- **Data for analysis**
-------------------------
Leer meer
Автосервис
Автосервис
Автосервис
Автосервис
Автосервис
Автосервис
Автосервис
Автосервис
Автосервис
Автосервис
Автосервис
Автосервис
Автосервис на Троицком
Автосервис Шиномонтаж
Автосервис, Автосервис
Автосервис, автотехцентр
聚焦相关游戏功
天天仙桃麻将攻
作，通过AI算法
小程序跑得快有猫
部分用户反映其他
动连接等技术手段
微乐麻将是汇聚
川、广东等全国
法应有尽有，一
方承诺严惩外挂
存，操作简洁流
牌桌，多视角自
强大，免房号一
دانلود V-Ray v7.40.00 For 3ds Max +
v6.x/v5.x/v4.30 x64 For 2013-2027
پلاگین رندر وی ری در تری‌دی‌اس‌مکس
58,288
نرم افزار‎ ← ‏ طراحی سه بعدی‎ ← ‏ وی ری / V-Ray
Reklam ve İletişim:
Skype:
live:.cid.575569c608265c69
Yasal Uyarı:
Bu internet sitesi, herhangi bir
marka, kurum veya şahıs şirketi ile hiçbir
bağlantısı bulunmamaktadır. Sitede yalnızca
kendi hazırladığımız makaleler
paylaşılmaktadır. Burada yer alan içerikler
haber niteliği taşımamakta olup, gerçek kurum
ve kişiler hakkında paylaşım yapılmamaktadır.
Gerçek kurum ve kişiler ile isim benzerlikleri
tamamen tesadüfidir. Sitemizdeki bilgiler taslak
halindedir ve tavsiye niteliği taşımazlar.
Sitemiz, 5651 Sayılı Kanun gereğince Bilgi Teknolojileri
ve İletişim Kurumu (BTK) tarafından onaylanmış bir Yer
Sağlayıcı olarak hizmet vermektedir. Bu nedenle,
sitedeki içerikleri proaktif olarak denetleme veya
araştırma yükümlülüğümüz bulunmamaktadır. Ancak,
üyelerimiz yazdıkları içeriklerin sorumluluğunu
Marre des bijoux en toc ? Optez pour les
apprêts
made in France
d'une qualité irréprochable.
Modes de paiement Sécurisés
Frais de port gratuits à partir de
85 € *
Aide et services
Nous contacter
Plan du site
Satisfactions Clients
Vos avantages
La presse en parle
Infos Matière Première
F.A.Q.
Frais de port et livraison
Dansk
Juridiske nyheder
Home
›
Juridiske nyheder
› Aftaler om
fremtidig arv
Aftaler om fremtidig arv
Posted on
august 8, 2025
-------------------------
Each line of the records above should be copied exactly.

- **Written solution**
Leer meer
Автосервис
Автосервис
Автосервис
Автосервис
Автосервис
Автосервис
Автосервис
Автосервис
Автосервис
Автосервис
Автосервис
Автосервис
Автосервис на Троицком
Автосервис Шиномонтаж
Автосервис, Автосервис
Автосервис, автотехцентр
聚焦相关游戏功
天天仙桃麻将攻
作，通过AI算法
小程序跑得快有猫
部分用户反映其他
动连接等技术手段
微乐麻将是汇聚
川、广东等全国
法应有尽有，一
方承诺严惩外挂
存，操作简洁流
牌桌，多视角自
强大，免房号一
دانلود V-Ray v7.40.00 For 3ds Max +
v6.x/v5.x/v4.30 x64 For 2013-2027
پلاگین رندر وی ری در تری‌دی‌اس‌مکس
58,288
نرم افزار‎ ← ‏ طراحی سه بعدی‎ ← ‏ وی ری / V-Ray
Reklam ve İletişim:
Skype:
live:.cid.575569c608265c69
Yasal Uyarı:
Bu internet sitesi, herhangi bir
marka, kurum veya şahıs şirketi ile hiçbir
bağlantısı bulunmamaktadır. Sitede yalnızca
kendi hazırladığımız makaleler
paylaşılmaktadır. Burada yer alan içerikler
haber niteliği taşımamakta olup, gerçek kurum
ve kişiler hakkında paylaşım yapılmamaktadır.
Gerçek kurum ve kişiler ile isim benzerlikleri
tamamen tesadüfidir. Sitemizdeki bilgiler taslak
halindedir ve tavsiye niteliği taşımazlar.
Sitemiz, 5651 Sayılı Kanun gereğince Bilgi Teknolojileri
ve İletişim Kurumu (BTK) tarafından onaylanmış bir Yer
Sağlayıcı olarak hizmet vermektedir. Bu nedenle,
sitedeki içerikleri proaktif olarak denetleme veya
araştırma yükümlülüğümüz bulunmamaktadır. Ancak,
üyelerimiz yazdıkları içeriklerin sorumluluğunu
Marre des bijoux en toc ? Optez pour les
apprêts
made in France
d'une qualité irréprochable.
Modes de paiement Sécurisés
Frais de port gratuits à partir de
85 € *
Aide et services
Nous contacter
Plan du site
Satisfactions Clients
Vos avantages
La presse en parle
Infos Matière Première
F.A.Q.
Frais de port et livraison
Dansk
Juridiske nyheder
Home
›
Juridiske nyheder
› Aftaler om
fremtidig arv
Aftaler om fremtidig arv
Posted on
august 8, 2025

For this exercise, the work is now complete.